··· THE DATA

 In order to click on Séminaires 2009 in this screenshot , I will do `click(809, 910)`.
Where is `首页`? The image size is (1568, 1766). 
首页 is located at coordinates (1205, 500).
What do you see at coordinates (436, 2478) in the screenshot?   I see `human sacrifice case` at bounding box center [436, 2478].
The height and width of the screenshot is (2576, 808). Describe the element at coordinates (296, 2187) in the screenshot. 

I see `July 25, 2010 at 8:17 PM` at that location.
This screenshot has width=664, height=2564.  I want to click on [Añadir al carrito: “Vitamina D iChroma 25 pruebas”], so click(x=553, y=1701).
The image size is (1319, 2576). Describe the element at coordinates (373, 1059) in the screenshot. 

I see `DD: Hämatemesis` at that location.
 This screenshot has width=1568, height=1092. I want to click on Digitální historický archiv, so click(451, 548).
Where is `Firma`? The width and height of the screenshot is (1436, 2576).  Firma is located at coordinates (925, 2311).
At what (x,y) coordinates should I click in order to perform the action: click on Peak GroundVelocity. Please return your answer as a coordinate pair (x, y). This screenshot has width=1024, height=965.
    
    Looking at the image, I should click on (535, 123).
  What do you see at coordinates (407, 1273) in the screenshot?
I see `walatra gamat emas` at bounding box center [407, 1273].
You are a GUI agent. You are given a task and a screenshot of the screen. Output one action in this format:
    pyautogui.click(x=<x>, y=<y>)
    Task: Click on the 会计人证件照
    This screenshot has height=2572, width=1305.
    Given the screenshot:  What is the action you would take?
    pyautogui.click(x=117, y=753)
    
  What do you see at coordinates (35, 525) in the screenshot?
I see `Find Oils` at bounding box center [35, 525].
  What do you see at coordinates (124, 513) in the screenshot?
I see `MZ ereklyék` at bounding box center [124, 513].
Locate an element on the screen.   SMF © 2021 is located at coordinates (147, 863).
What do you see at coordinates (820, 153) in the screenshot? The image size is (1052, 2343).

······

**WHAT THE TASK REQUIRES:** Would you please give the data above again, exactly as it appears?

**SOLUTION FOR THIS TASK:**
 In order to click on Séminaires 2009 in this screenshot , I will do `click(809, 910)`.
Where is `首页`? The image size is (1568, 1766). 
首页 is located at coordinates (1205, 500).
What do you see at coordinates (436, 2478) in the screenshot?   I see `human sacrifice case` at bounding box center [436, 2478].
The height and width of the screenshot is (2576, 808). Describe the element at coordinates (296, 2187) in the screenshot. 

I see `July 25, 2010 at 8:17 PM` at that location.
This screenshot has width=664, height=2564.  I want to click on [Añadir al carrito: “Vitamina D iChroma 25 pruebas”], so click(x=553, y=1701).
The image size is (1319, 2576). Describe the element at coordinates (373, 1059) in the screenshot. 

I see `DD: Hämatemesis` at that location.
 This screenshot has width=1568, height=1092. I want to click on Digitální historický archiv, so click(451, 548).
Where is `Firma`? The width and height of the screenshot is (1436, 2576).  Firma is located at coordinates (925, 2311).
At what (x,y) coordinates should I click in order to perform the action: click on Peak GroundVelocity. Please return your answer as a coordinate pair (x, y). This screenshot has width=1024, height=965.
    
    Looking at the image, I should click on (535, 123).
  What do you see at coordinates (407, 1273) in the screenshot?
I see `walatra gamat emas` at bounding box center [407, 1273].
You are a GUI agent. You are given a task and a screenshot of the screen. Output one action in this format:
    pyautogui.click(x=<x>, y=<y>)
    Task: Click on the 会计人证件照
    This screenshot has height=2572, width=1305.
    Given the screenshot:  What is the action you would take?
    pyautogui.click(x=117, y=753)
    
  What do you see at coordinates (35, 525) in the screenshot?
I see `Find Oils` at bounding box center [35, 525].
  What do you see at coordinates (124, 513) in the screenshot?
I see `MZ ereklyék` at bounding box center [124, 513].
Locate an element on the screen.   SMF © 2021 is located at coordinates (147, 863).
What do you see at coordinates (820, 153) in the screenshot? The image size is (1052, 2343).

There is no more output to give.